When you’re looking for new ways to grow you can’t avoid exploring a business diversification strategy. The benefits of a diversification strategy can be significant.
Yet, diversification remains a challenging topic considering the potential pitfalls and risks.
Too little diversification and you’re putting all your eggs in one basket. But too much spreads the company’s resources too thin, limiting growth and possibly creating management and control problems.
What Is Business Diversification?
Business diversification is a growth strategy based on developing new products and entering new markets. It should be a key topic in any serious strategic planning discussion.
There are several forms of diversification, some riskier than others:
Product Development – This is about business growth from launching new products and services for your current markets.
This is the easiest, least risky form of diversification. Your current customers are already familiar with your firm, what you do, and what you stand for. You have credibility in their eyes. If you offer more solutions to their problems they’re likely to buy.
Market Development – Market development involves selling your current products to new markets. Because you’re entering new markets your firm lacks reputation or brand recognition. As a result, this approach is riskier than product development.
You may be the product “expert”, but the new market is not familiar with your firm. It’s going to take significant marketing effort to generate trust and credibility.
Diversification – This approach involves creating new products for new markets. It’s easy to see why this is the riskiest diversification strategy. First of all, your firm will have little experience with the new product. And the new market will not be familiar with your company and its reputation.
Why Should You Consider Diversification?
There are several reasons for a company to diversify, such as:
- Greater profitability from new growth opportunities.
- Lower risk from exposure to a single market. Markets have life cycles of their own. By selecting markets that are in different stages of their life cycle you reduce the risk of a downturn in a single market. This also allow you to manage the impact of being in a dying market.
- Diversification creates more variety and options for products and services for your customers. This can provide a tremendous boost to brand image and profitability.
- Strengthen the competitive position. By diversifying products or services, the firm can protect itself against the competition.

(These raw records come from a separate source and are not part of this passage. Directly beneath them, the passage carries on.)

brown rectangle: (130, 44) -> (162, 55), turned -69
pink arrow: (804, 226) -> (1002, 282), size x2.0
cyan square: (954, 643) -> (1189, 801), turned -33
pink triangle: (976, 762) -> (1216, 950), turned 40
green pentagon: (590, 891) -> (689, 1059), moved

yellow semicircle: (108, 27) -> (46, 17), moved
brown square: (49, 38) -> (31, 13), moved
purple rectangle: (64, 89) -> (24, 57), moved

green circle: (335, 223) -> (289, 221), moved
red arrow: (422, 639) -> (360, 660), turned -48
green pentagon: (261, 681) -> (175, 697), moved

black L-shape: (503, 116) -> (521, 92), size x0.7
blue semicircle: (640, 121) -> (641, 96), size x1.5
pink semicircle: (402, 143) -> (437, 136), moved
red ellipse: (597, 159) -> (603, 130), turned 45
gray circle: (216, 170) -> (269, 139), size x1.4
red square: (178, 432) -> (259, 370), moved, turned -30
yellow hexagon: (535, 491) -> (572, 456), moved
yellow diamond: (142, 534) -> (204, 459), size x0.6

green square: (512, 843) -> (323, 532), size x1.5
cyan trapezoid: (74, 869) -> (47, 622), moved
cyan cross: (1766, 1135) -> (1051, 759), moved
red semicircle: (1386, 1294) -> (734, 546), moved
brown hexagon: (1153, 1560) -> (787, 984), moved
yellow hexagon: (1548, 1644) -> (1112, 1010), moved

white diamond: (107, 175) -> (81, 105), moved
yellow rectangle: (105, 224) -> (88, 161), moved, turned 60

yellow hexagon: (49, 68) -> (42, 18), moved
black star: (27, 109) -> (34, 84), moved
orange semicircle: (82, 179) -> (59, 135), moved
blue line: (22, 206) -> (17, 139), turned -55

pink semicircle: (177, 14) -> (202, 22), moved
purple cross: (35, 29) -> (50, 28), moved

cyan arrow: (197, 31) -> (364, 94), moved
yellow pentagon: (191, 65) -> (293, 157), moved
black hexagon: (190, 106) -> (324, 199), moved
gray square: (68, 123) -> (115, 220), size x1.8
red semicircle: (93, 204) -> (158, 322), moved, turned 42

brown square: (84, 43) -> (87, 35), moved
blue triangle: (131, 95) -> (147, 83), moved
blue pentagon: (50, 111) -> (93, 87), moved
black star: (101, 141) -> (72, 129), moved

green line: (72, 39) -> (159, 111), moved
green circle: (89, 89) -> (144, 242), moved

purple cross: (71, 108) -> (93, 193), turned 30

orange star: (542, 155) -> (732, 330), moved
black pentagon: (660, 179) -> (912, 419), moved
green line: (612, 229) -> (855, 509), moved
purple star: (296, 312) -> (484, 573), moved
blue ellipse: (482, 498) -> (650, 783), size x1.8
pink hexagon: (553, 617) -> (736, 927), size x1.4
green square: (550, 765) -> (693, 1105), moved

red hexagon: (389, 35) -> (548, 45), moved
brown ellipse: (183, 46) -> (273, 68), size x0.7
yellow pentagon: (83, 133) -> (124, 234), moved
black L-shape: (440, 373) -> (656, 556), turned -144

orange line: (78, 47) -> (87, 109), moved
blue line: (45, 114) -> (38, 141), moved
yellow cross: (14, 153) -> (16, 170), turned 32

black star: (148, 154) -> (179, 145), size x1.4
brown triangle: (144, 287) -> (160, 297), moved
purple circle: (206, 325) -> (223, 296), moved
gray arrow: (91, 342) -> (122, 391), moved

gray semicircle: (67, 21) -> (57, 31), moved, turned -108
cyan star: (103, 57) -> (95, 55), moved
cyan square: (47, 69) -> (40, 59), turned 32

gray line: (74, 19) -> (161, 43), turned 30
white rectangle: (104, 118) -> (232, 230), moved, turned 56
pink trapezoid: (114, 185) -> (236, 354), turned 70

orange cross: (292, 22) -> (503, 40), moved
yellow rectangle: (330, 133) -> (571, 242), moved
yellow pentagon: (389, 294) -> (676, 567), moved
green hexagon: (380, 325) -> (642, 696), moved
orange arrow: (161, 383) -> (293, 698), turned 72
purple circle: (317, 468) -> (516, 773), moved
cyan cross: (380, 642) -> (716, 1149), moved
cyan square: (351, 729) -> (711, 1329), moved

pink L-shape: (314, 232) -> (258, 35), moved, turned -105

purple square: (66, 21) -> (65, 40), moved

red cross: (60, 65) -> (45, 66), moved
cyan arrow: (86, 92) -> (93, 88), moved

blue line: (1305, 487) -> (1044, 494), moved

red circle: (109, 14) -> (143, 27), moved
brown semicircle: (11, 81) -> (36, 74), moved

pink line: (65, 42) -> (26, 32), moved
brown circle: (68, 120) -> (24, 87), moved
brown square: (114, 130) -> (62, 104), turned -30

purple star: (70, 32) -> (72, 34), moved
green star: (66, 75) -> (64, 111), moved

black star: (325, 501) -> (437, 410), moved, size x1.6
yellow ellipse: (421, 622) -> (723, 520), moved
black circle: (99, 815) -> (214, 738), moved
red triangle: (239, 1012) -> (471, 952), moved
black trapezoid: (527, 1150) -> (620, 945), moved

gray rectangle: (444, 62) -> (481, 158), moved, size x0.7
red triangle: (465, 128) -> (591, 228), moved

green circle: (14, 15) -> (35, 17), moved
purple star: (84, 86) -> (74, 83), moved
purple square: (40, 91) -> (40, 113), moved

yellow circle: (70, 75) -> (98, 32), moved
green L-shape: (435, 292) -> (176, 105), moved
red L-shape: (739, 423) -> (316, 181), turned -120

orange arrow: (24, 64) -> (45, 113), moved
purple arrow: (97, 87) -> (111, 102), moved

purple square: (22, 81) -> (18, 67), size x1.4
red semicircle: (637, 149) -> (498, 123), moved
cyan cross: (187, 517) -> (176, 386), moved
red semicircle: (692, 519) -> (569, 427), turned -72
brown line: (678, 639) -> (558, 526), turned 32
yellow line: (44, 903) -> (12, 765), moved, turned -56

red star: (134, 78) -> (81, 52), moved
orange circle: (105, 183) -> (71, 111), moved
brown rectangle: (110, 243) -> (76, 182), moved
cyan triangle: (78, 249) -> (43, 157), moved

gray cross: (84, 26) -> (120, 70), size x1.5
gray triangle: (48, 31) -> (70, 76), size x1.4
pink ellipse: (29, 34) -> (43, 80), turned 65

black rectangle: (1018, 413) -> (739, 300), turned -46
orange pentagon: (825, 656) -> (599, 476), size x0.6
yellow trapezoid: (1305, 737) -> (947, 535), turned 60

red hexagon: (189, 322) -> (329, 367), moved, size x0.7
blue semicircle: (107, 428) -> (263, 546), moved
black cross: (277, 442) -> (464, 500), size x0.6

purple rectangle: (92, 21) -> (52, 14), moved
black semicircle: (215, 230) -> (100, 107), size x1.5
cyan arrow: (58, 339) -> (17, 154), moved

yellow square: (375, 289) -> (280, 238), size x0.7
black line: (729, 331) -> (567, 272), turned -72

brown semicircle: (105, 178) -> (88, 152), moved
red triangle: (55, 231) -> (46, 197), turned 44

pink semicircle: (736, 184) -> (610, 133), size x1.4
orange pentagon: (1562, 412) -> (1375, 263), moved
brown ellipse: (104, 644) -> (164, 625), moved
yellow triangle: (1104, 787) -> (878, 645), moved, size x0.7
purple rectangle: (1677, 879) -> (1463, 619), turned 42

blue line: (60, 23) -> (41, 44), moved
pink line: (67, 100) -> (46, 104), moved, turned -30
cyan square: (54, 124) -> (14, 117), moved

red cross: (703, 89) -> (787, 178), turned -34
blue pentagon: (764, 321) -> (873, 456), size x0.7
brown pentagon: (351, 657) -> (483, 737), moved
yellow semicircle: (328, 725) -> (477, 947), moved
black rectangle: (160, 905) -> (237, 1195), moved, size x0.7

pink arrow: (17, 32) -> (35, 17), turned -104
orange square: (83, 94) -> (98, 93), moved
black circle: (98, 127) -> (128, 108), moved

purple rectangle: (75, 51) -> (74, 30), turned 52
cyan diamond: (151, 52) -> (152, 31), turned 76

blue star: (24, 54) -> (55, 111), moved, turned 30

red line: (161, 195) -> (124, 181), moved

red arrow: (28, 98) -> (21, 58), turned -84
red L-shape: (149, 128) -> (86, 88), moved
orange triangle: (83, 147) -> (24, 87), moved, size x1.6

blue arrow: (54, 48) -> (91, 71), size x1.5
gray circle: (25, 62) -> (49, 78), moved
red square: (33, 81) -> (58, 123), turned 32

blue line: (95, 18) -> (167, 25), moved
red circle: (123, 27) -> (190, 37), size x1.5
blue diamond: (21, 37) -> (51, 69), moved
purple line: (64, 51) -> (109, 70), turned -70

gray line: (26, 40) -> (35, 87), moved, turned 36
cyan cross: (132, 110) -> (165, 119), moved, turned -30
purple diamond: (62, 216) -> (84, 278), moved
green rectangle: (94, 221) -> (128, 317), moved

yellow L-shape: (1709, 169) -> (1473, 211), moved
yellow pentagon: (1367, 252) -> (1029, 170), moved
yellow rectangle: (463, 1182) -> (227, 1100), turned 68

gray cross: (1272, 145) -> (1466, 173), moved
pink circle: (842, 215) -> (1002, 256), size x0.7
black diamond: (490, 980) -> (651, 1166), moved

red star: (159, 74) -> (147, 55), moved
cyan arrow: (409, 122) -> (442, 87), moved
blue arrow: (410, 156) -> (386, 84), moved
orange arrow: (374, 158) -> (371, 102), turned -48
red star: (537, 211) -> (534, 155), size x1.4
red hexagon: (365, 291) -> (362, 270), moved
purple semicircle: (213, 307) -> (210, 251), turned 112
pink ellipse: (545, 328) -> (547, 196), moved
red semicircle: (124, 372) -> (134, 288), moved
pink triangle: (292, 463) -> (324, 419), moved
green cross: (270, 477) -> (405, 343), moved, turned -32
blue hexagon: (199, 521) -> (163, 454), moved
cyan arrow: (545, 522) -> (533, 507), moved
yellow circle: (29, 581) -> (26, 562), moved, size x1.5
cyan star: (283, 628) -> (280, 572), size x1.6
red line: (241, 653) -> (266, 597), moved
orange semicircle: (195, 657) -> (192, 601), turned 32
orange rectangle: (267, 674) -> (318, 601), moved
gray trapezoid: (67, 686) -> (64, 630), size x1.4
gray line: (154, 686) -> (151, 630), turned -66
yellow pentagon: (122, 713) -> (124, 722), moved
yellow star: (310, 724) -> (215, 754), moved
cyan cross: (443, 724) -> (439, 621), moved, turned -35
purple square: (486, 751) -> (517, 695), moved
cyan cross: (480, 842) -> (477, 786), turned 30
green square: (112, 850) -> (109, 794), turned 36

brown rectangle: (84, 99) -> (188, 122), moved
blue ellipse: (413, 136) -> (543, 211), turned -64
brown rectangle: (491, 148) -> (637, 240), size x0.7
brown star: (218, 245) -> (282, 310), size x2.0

- Managing the exit from a declining market and entering a new, high-growth market.
Business Diversification Is Risky
Although it sounds appealing at first, diversification is not without risk. But diversification doesn’t need to be a roll of the dice.
Yes, it will always involve uncertainty. All major business decisions do. But there is a wealth of good advice about how to approach diversification.
Managers need to take a structured approach to analyze diversification to reduce the risks. An in-depth analysis does not lead to an easy go/no-go decision. But it does help to improve the likelihood of success.
Can You Beat The Competition?
Identifying a company’s unique competitive strengths is important before entering other markets.
The first step is to determine what these strengths or strategic competencies are. A strategic competency needs to meet these requirements:
- A combination of skills, knowledge, experience, tools, methods, resources, etc.
- It’s valuable to the customer
- It differentiates the firm from the competition
- It’s difficult for a competitor to buy, copy, or create a substitute
- It applies to many markets
It is important to think not about what the company does but about what it does better than the competition.
Clarifying strategic assets makes an organization understand how it brings value in a new market.
Which Strategic Competencies Do You Need?
Be careful not to assume that having some of the necessary strategic assets is enough to move forward with diversification. In reality, a company usually must have all of them.
If a company has only a few strategic assets in an industry where most competitors have a better hand, there’s no point in putting money on the table.
Companies considering diversification need to answer these questions:
- Can we create the critical strategic assets, buy them, or make them irrelevant by changing the rules of the game?
- If so, can we do this at a reasonable cost?
Any strategic competencies critical to success must be acquired, one way or another. Otherwise, moving forward into the new market is likely to end in failure.
Which Lessons Can You Learn From Diversification?
Smart managers, like chess players, always think a couple of moves ahead.
Often, companies can apply what was learned from one diversification move to another market. You need to have processes in place to streamline and promote this learning throughout the organization.
Business diversification is never going to be easy. It takes smart players to know when it’s best to raise their bets and when it’s best to fold.
On the one hand, you can be so focused on operations and putting out the proverbial fires that excellent growth opportunities are missed.
On the other hand, too much of an external focus tends to ignore operations and can result in time and money spent on ventures that are likely to fail.